When the mid-point of the year comes around, many of us in the western hemisphere think about beach vacations and picnics in the park. But many people may not know about Plastic Free July, an international campaign to reduce plastic use during this month. What began in 2011 in a small town in Western Australia has ballooned into a global phenomenon, with an estimated 140 million participants from over 190 countries.

Here at Cisco, we are working on our own education campaign around Plastic Free July, encouraging employees to learn more about the plastic crisis and take concrete action to reduce their plastic impact for the month. The hope is that action taken over a month-long period can inspire a lifelong shift away from plastic.

But why is plastic a problem? After all, many individuals recycle at home and on the go.

The problem with plastic

The Ellen MacArthur Foundation, a leading circular economy foundation, estimates that only 14 percent of plastic packaging is collected for recycling. And once received at a recycling plant, only five percent of that material value can be upcycled into another product.

This lack of recyclability is by design. Most plastic packaging is designed to be exclusively single-use, think of the plastic cellophane commonly wrapped around produce, or the stiff plastic on electronic items. Those common bits of plastic have no inherent value and are often missorted into residential recycling bins in what the industry calls “wish-cycling.” Wish-cycling is putting items into the recycling bin and hoping they are recyclable.

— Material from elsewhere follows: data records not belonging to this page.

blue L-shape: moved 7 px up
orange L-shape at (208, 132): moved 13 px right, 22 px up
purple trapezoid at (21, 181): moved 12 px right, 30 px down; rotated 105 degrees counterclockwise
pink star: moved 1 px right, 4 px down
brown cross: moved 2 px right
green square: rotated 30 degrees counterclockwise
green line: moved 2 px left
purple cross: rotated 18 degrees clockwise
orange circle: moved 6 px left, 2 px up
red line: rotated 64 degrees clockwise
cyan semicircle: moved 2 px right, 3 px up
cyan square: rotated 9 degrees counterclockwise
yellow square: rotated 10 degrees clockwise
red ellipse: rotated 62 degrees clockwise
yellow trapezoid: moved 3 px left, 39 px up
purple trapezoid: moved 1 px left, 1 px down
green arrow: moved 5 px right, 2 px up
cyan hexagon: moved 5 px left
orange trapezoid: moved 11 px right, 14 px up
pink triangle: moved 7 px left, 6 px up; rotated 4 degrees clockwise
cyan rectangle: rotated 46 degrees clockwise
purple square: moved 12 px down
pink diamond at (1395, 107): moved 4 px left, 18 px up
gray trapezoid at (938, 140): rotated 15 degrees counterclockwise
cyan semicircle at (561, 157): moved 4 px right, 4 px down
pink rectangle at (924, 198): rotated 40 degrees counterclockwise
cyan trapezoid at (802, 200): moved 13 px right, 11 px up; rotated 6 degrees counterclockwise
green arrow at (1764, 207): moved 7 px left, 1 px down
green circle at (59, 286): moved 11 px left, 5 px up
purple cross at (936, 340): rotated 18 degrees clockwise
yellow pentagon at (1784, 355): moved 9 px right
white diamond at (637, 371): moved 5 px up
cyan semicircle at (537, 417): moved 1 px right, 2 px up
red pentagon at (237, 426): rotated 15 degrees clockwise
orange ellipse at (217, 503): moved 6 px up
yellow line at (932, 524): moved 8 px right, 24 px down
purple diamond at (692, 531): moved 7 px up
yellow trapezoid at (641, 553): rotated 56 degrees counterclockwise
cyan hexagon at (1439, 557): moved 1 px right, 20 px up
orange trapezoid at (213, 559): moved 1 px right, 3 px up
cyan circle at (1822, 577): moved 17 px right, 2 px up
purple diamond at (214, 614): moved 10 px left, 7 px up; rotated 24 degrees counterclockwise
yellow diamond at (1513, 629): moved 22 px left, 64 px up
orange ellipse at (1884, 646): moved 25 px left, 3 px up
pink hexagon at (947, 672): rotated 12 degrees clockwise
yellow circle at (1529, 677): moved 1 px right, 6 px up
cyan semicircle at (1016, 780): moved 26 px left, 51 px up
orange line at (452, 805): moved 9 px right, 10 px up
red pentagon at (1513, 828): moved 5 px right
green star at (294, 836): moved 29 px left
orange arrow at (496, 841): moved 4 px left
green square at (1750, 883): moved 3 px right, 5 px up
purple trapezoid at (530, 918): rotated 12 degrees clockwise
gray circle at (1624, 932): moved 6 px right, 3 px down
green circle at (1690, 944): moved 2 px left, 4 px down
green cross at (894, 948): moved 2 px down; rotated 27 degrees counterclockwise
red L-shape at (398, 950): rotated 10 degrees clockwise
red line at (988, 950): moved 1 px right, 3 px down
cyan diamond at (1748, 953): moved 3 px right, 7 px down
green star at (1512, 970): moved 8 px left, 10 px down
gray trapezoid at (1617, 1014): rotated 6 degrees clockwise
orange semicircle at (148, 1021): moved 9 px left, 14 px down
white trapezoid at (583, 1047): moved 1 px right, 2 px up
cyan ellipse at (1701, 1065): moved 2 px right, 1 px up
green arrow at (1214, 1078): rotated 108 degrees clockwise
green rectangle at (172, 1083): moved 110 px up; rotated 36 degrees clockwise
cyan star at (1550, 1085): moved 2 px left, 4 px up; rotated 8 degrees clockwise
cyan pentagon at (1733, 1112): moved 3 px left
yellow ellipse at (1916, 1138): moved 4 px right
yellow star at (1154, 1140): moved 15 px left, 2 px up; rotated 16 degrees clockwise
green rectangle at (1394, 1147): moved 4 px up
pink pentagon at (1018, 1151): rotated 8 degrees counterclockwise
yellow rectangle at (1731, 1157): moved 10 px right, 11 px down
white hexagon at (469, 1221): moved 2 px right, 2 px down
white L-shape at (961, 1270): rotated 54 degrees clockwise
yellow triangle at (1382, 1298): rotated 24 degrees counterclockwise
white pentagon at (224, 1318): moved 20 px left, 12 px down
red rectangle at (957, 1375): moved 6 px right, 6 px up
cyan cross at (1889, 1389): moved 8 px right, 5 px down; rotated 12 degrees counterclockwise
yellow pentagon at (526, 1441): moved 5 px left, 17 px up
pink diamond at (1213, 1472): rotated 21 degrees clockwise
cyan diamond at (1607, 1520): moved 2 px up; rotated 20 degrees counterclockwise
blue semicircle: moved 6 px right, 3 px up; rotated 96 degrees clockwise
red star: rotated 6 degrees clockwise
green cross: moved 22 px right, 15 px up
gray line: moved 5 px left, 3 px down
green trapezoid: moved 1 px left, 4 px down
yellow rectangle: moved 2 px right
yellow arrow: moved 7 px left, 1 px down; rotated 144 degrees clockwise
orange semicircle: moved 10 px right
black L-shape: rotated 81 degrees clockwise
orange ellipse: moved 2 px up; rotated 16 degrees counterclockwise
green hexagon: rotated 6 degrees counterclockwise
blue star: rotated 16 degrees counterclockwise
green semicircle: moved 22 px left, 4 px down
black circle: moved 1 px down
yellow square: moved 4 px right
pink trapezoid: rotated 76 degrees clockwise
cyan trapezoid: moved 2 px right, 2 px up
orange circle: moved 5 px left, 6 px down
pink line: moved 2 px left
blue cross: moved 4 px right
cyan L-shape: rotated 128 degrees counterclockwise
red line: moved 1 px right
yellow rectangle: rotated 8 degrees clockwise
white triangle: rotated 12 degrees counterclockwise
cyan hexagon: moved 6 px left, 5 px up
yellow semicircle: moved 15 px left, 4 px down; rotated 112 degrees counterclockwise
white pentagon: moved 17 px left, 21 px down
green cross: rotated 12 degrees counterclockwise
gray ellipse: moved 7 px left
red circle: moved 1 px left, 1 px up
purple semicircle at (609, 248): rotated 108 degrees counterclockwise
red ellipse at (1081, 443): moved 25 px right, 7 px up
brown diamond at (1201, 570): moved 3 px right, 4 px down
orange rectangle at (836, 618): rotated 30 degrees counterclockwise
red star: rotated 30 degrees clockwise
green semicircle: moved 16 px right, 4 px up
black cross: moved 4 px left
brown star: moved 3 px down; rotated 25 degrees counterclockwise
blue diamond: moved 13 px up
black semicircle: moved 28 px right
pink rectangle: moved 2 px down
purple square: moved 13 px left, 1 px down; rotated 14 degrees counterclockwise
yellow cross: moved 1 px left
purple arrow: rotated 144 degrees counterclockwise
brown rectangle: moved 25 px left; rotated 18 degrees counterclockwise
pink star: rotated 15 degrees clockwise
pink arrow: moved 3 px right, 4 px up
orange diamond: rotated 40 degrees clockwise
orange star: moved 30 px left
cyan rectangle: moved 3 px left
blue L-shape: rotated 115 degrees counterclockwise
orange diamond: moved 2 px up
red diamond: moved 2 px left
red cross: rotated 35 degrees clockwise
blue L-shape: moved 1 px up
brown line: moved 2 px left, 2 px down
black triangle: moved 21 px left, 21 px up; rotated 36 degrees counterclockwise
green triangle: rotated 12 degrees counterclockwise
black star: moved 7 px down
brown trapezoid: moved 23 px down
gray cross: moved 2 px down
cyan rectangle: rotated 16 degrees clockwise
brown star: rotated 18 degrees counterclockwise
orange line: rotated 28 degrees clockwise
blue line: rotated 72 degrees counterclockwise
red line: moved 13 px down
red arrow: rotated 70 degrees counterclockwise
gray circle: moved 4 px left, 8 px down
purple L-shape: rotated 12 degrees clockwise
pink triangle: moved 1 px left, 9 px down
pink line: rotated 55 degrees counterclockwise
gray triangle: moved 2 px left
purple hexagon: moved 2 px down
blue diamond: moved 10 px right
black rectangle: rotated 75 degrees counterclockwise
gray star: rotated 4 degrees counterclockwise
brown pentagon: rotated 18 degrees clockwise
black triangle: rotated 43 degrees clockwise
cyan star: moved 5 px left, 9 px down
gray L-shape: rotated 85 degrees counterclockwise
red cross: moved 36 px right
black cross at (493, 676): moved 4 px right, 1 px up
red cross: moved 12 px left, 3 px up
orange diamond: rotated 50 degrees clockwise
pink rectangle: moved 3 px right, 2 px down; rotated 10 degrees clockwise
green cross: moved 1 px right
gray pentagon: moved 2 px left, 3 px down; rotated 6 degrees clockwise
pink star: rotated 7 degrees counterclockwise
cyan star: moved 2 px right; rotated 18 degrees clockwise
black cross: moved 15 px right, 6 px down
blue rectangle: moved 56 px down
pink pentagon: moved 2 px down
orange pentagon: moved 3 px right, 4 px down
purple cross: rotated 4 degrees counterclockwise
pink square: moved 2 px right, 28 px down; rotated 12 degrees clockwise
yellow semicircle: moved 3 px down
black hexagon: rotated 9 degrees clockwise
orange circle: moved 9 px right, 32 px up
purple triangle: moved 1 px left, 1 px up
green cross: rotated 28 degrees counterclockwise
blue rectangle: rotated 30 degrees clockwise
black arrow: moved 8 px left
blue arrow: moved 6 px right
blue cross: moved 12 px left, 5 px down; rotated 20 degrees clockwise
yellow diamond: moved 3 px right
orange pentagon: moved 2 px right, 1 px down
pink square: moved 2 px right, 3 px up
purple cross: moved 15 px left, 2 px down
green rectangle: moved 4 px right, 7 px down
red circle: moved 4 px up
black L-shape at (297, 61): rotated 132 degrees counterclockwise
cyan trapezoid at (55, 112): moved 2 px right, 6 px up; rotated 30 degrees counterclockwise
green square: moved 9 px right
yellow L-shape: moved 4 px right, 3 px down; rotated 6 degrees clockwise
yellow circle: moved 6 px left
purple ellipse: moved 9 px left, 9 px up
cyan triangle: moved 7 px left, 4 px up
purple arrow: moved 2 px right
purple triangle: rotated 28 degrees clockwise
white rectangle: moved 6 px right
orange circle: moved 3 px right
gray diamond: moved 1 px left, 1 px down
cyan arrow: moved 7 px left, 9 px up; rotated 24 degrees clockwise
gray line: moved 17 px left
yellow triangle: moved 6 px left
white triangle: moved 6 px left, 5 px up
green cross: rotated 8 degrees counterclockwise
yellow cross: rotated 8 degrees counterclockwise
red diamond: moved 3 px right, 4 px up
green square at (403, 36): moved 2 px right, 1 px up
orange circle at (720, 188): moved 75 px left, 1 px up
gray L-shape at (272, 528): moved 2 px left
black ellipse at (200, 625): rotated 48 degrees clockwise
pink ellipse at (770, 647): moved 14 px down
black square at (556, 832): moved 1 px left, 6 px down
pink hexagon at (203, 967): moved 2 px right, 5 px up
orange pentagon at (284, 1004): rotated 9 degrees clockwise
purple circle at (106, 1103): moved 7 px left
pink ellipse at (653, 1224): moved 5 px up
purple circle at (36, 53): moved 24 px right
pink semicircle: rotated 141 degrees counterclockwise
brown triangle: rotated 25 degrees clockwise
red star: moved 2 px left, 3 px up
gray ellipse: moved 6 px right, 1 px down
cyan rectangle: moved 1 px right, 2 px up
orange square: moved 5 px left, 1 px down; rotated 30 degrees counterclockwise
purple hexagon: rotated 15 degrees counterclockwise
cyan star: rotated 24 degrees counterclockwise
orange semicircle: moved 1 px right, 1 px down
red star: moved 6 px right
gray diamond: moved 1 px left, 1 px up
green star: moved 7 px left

Contaminating the waste stream with un-recyclable materials burdens the waste industry with additional costs (sorting, labor, repair to machinery) and has contributed to the decreased value of recycling markets.

Cisco’s take on Plastic Free July

Armed with this knowledge, our Plastic Free July campaign on Cisco’s internal platform, Cisco Greenhouse, encourages employees to take baby steps to reduce the amount of plastic in their lives. Below are some of the most common and impactful actions taken thus far:

  • Use reusable bags at the market and grocery store. When looking to reduce plastic, it is helpful to see where the most plastic appears in your life. For many of us, this happens at the grocery store and market with pre-packaged food. Next time you are shopping, bring your own bag to carry home your goods, and try and purchase items that don’t come pre-wrapped in plastic.
  • Try a bar of soap instead of pump soap or shower gel. This easy change can also save you money. Pump soap and shower gel often contain high amount of water pre-added to their solutions. Bar soap, on the other hand, is basically soap concentrate and can last equally as long as the diluted alternatives. There are even bar shampoos and conditioners!
  • Bring a reusable water bottle on-the-go. Instead of purchasing a large pack of single-use water bottles, invest in a nice metal, glass, or bamboo water bottle. Not only will you reduce the amount of waste you are producing, but you can also look stylish and sustainable at the same time.
  • Just Say “No.” Much of our plastic waste can be avoided by refusing it in the first place. If you forget your reusable bag at the market, try carrying the items if you are able to versus accepting the plastic bag provided by your grocer. Similarly, when you get take-out, refuse the pre-packaged cutlery that often comes with your order. Refusing plastic is an easy way to begin cutting down on the amount of plastic both produced and polluted.

With just over a week left in the month, I challenge you to try to adopt one of the actions above into your daily life.